To determine if mitochondria also contributed to the elevated ROS levels seen in DFs, the mitochondria-targeted superoxide-sensitive fluorophore MitoSOX Red (Molecular Probes) was used. For these studies, parallel measurements using 0.1 μM Mito-Tracker Green (MTG, Molecular Probes), a probe that selectively stains the mitochondria, were performed to assess total mitochondrial mass. The data derived from these studies demonstrate that mitochondrial superoxide generation when normalized to MTG fluorescence is higher in DFs relative to corresponding control values (FIG. 1D). This phenomenon was also observed in the presence of mitochondrial electron transport chain (mETC) inhibitors rotenone (complex I) and antimycin A (complex III) (FIG. 1D). However, the relative difference in ROS production between CFs and DFs is potentiated to a greater extent by antimycin A than by rotenone.
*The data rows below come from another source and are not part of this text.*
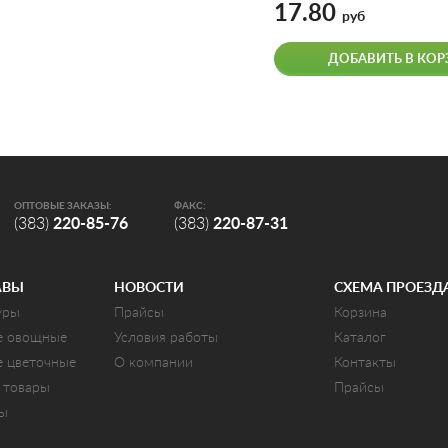
17.80
руб
ДОБАВИТЬ В КОР
ОПТОВЫЕ ЗАКАЗЫ:
ФАКС:
(383)
220-85-76
(383)
220-87-31
АВЫ
НОВОСТИ
СХЕМА ПРОЕЗД
уры
Прайсы
Корзина
е овощные
Условия работы
Каталог
е цветочные
О компании
Контакты
 товары
Прайсы
ты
Consistent with these data, it was also found that protein carbonyl levels, a measure of ROS-mediated protein oxidation, in the mitochondrial fraction are also elevated as a function of diabetes (nmol/ing protein, CFs, 1.32±0.15, DFs, 1.71±0.16, P≦0.05). Overall, the above data indicate that an upregulation in NADPH oxidase activity in connection with a defect in mETC contribute to the elevation in ROS levels during diabetes.

To monitor whether the diabetes-induced elevation in intracellular levels of ROS may reflect an increase in lipid peroxidation, a marker of accumulative oxidative stress (OS), the lipid peroxide formation of CFs and DFs at baseline and under stressed conditions was measured using the dye DPPP, which intercalates and reacts with lipid hydroperoxides. As shown in FIG. 1E, there was about a 37% enhancement in DPPP fluorescence in unstressed DFs when compared to corresponding controls. HP and t-BHP each elicited an enhancement in lipid peroxidation, which was markedly higher in diabetic than in control cells.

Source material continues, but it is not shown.